Making P.E.E.C.E. With AI
A framework I created to organize my understanding all things AI/LLM
Gah! Not a day goes by that there isn’t some new AI something in my feeds. I’ll try not to recount many of those here, else this post becomes old news a few days after it’s published!
Instead, I want to share the simple framework — something a bit more lasting — I’ve been using to make sense of it all. It’s a framework I created for myself to organize and monitor various topics — issues, really — associated with AI, and how they’re being addressed (or not).
NOTE 1:
While I’m using the term “AI” here, I’m mostly referring to the current era of massive pre-trained models and reinforcement learning— ChatGPT, Claude, Gemini, and so on. AI is a much broader field that also includes earlier technologies such as rule-based systems and traditional machine learning approaches.
NOTE 2:
My thinking here is framed in terms of concerns. Despite this seemingly negative framing, within each area of concern, I track a mix of things that are ‘Exciting’, ‘Alarming’, or ‘Promising’. This framing is my way of holding criticism alongside celebration. Why concerns? There’s plenty of hype and exciting new demos. This seems be all we see. We need more pragmatism to balance out the euphoria.
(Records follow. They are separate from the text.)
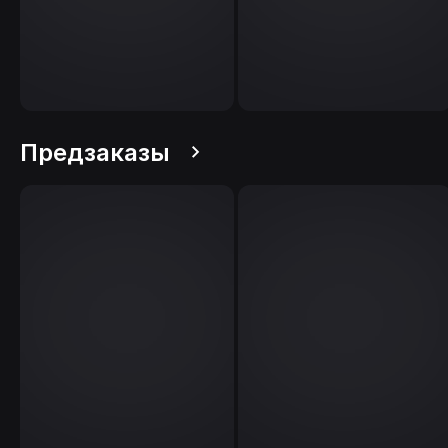
Предзаказы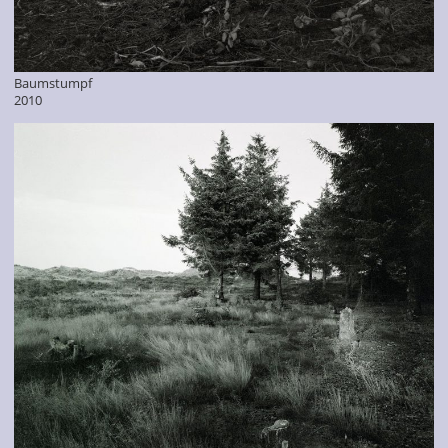
Baumstumpf
2010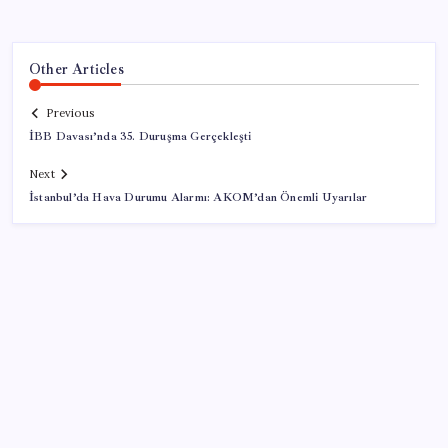
Other Articles
Previous
İBB Davası’nda 35. Duruşma Gerçekleşti
Next
İstanbul’da Hava Durumu Alarmı: AKOM’dan Önemli Uyarılar
SON YAZILAR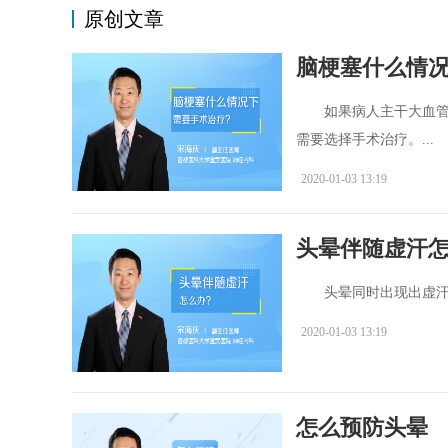
原创文章
脑梗塞什么情
如果病人主干大血管出
需要选择手术治疗。...
2020-01-03 13:19
头晕伴随虚汗
头晕同时出现出虚汗现
2020-01-03 13:19
怎么预防头晕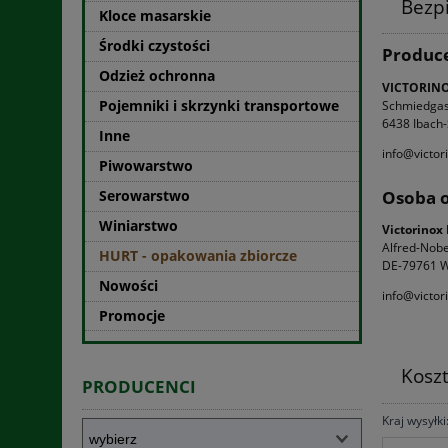
Bezp
Kloce masarskie
Środki czystości
Produc
Odzież ochronna
VICTORIN
Pojemniki i skrzynki transportowe
Schmiedgas
6438 Ibach
Inne
info@victor
Piwowarstwo
Osoba o
Serowarstwo
Winiarstwo
Victorino
Alfred-Nobel
HURT - opakowania zbiorcze
DE-79761 W
Nowości
info@victor
Promocje
Kosz
PRODUCENCI
Kraj wysyłki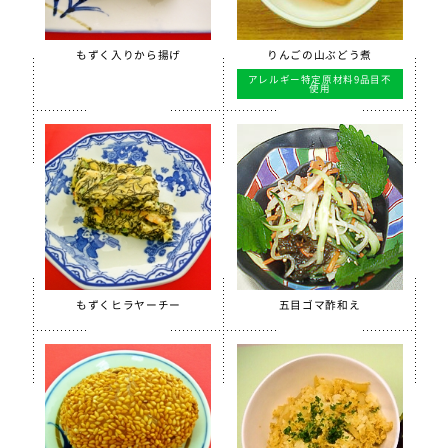
もずく入りから揚げ
りんごの山ぶどう煮
アレルギー特定原材料9品目不
使用
もずくヒラヤーチー
五目ゴマ酢和え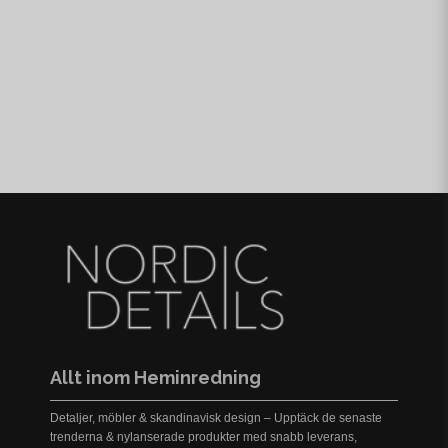
Allt inom Heminredning
Detaljer, möbler & skandinavisk design – Upptäck de senaste
trenderna & nylanserade produkter med snabb leverans,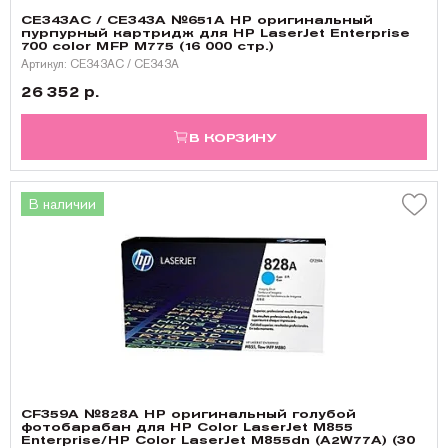
CE343AC / CE343A №651A HP оригинальный
пурпурный картридж для HP LaserJet Enterprise
700 color MFP M775 (16 000 стр.)
Артикул: CE343AC / CE343A
26 352 р.
В КОРЗИНУ
В наличии
CF359A №828A HP оригинальный голубой
фотобарабан для HP Color LaserJet M855
Enterprise/HP Color LaserJet M855dn (A2W77A) (30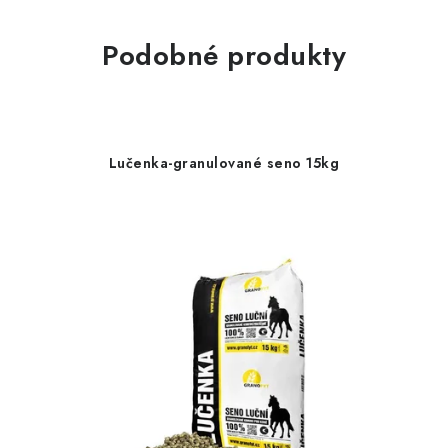
Podobné produkty
Lučenka-granulované seno 15kg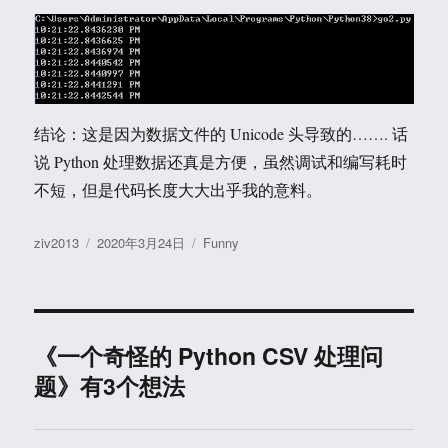
结论：这是因为数据文件的 Unicode 头导致的……. 话
说 Python 处理数据还真是方便，虽然调试和编写耗时
不短，但是代码长度大大出乎我的意料。
作
发
分
ziv2013
2020年3月24日
Funny
者
布
类
于
《一个奇怪的 Python CSV 处理问
题》有3个想法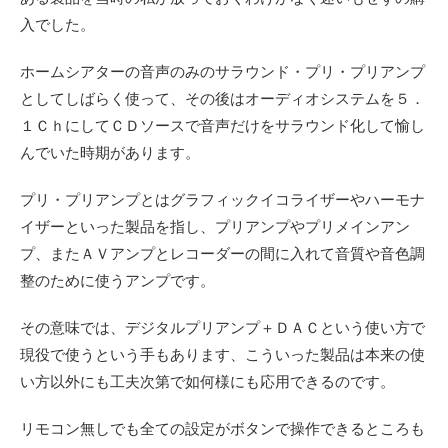
入でした。
ホームシアターの音声のみのサラウンド・プリ・プリアンプ
としてしばらく使って、その後はオーディオシステムを５．
１ＣｈにしてＣＤソースで音声だけをサラウンド化して愉し
んでいた時期があります。
プリ・プリアンプとはグラフィックイコライザーやハーモナ
イザーといった製品を指し、プリアンプやプリメインアン
プ、またＡＶアンプとレコーダーの間に入れて音質や音色調
整のために使うアンプです。
その意味では、デジタルプリアンプ＋ＤＡＣという使い方で
現役で使うという手もあります、こういった製品は本来の使
い方以外にも工夫次第で如何様にも応用できるのです。
リモコン無しでも全ての設定がボタンで操作できるところも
As someone who prides himself on thinking about second order effects, systemic issues, ethical considerations, and so on… I’m frustrated by the unchecked hype with AI (and apparently, you can’t think critically about this technology without risk of being branded ignorant or afraid of change). With so much focus on the tools themselves, and surface level use cases, there’s far less discussion of failures (brushed off as “hallucinations”), and even fewer conversations — in popular media at least — around the risks, hidden costs, or “behind the curtain” issues. Why not be objective about all the things, so we can make rational decisions? This framework holds space for all of this — the good, the bad, and the ugly. From the environmental costs (and potential fixes) to the more straightforward question of “is this piece of tech something we can depend on with our customers?”
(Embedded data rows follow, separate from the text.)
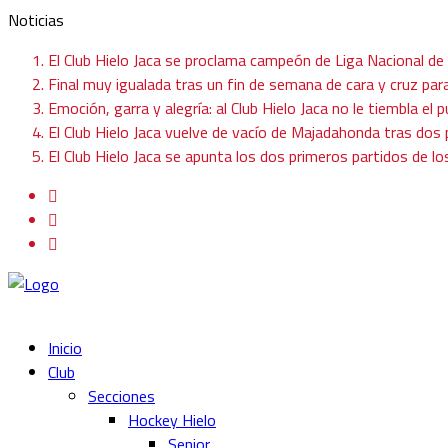
Noticias
El Club Hielo Jaca se proclama campeón de Liga Nacional de
Final muy igualada tras un fin de semana de cara y cruz para
Emoción, garra y alegría: al Club Hielo Jaca no le tiembla el p
El Club Hielo Jaca vuelve de vacío de Majadahonda tras do
El Club Hielo Jaca se apunta los dos primeros partidos de l
Inicio
Club
Secciones
Hockey Hielo
Senior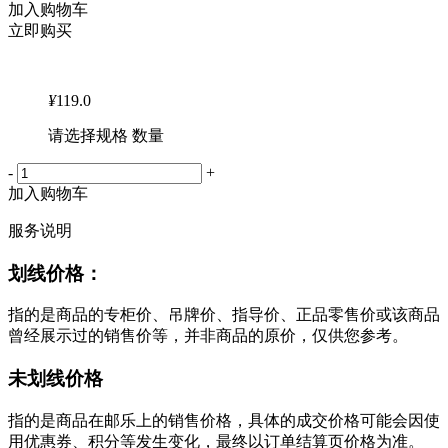
加入购物车
立即购买
¥
119.0
请选择规格 数量
-
+
加入购物车
服务说明
划线价格：
指的是商品的专柜价、吊牌价、指导价、正品零售价或该商品
曾经展示过的销售价等，并非商品的原价，仅供您参考。
未划线价格
指的是商品在邮乐上的销售价格，具体的成交价格可能会因使
用优惠券、积分等发生变化，最终以订单结算页价格为准。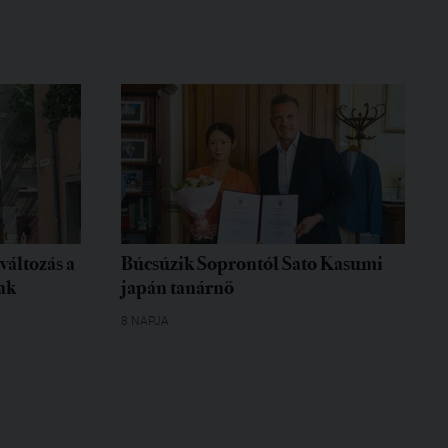
változás a
Búcsúzik Soprontól Sato Kasumi
ak
japán tanárnő
8 NAPJA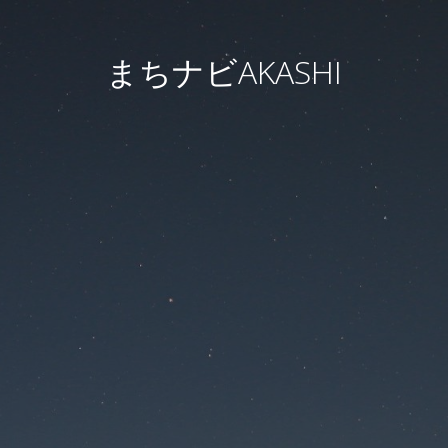
まちナビAKASHI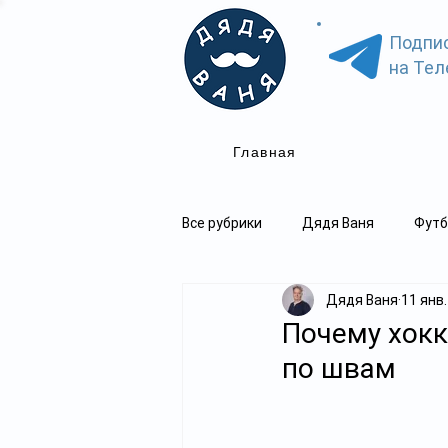
Подпи
на Тел
Главная
Все рубрики
Дядя Ваня
Футб
Дядя Ваня
11 янв.
Почему хокк
по швам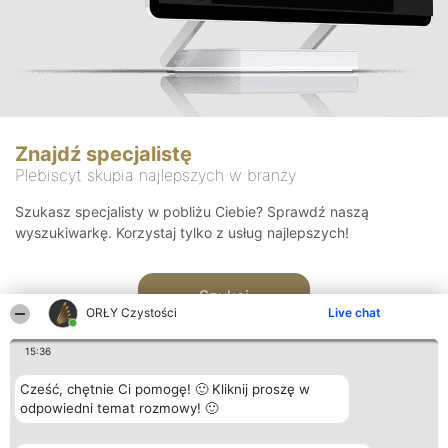
Znajdź specjalistę
Plebiscyt skupia najlepszych w branży
Szukasz specjalisty w pobliżu Ciebie? Sprawdź naszą
wyszukiwarkę. Korzystaj tylko z usług najlepszych!
Szukaj
ORŁY Czystości
Live chat
15:36
Cześć, chętnie Ci pomogę! 🙂 Kliknij proszę w
odpowiedni temat rozmowy! 🙂
Organizator plebiscytu
Plebiscyt
Kontakt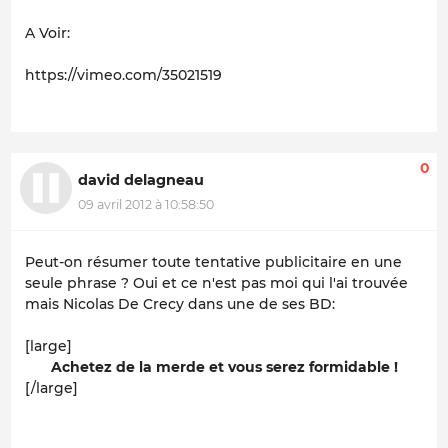
A Voir:
https://vimeo.com/35021519
0
david delagneau
09 avril 2012 à 10:58:50
Peut-on résumer toute tentative publicitaire en une
seule phrase ? Oui et ce n'est pas moi qui l'ai trouvée
mais Nicolas De Crecy dans une de ses BD:
[large]
Achetez de la merde et vous serez formidable !
[/large]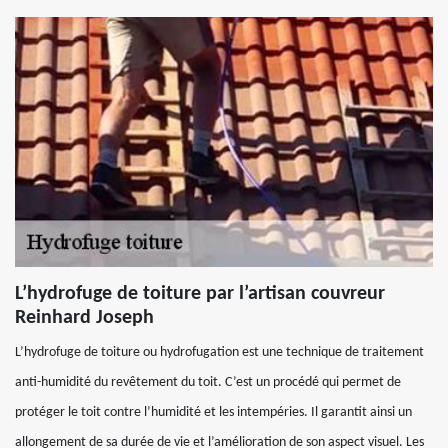
L’hydrofuge de toiture par l’artisan couvreur
Reinhard Joseph
L’hydrofuge de toiture ou hydrofugation est une technique de traitement
anti-humidité du revêtement du toit. C’est un procédé qui permet de
protéger le toit contre l’humidité et les intempéries. Il garantit ainsi un
allongement de sa durée de vie et l’amélioration de son aspect visuel. Les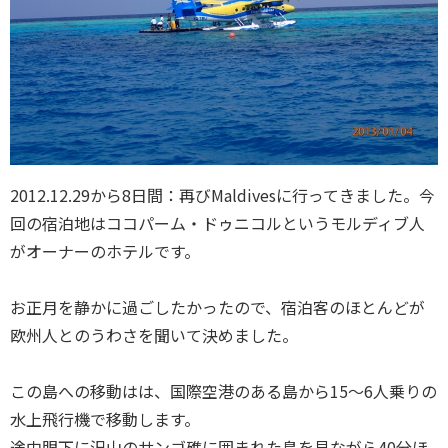
2012.12.29から8日間：再びMaldivesに行ってきました。今
回の宿泊地はココパーム・ドゥニコルというモルディブ人
がオーナーのホテルです。
お正月を静かに過ごしたかったので、宿泊客のほとんどが
欧州人とのうわさを聞いて決めました。
この島への移動はは、国際空港のある島から15～6人乗りの
水上飛行機で移動します。
途中眼下に沢山のサンゴ礁に囲まれた島を見ながら40分ほ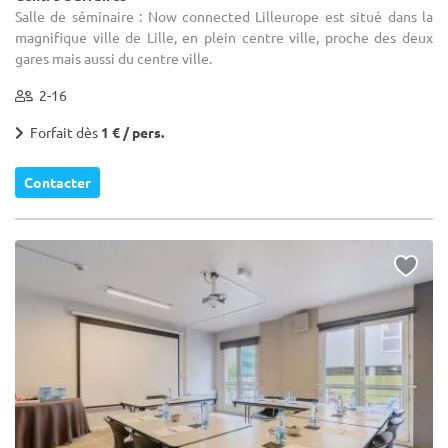
Salle de séminaire : Now connected Lilleurope est situé dans la
magnifique ville de Lille, en plein centre ville, proche des deux
gares mais aussi du centre ville.
2-16
Forfait dès
1 € / pers.
Contacter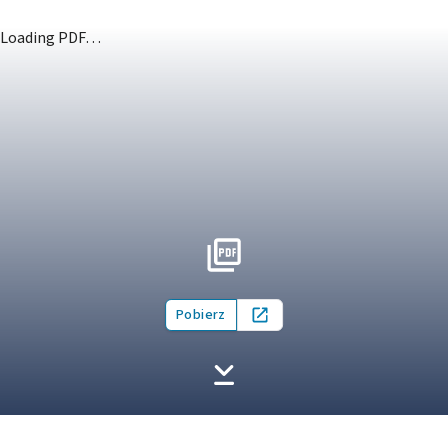
Loading PDF…
Pobierz
Open in new tab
Those disclaimers out of the way, here’s the framework…
The Framework
I’ve organized my thinking into 5 areas of concern, easily recalled with the acronym P.E.E.C.E. (slap me, it wasn’t intentional — it just happened!), which stands for:
- Practical
- Economic
- Ethical
- Cognitive
- Environmental
While the labels should be self-explanatory, let’s go through each briefly:
Practical
Is it good at this task? Is it reliable?
As a product manager, this has been a top concern. You want the stuff you ship to be reliable, and yet… generative content can be wildly unpredictable. Behind the scenes, this leads to all kinds of tuning, blending of models, and so on — all to improve performance. But, seeing the raw results come across as weighted numbers, and knowing where and how things might fail — knowing the the inner workings — can be more alarming than comforting. While each new day brings some exciting improvement, or curious failure, I feel like knowing a bit about how it all works (it is ‘just’ math, at the end of the day!), makes it all the easier to see the cracks.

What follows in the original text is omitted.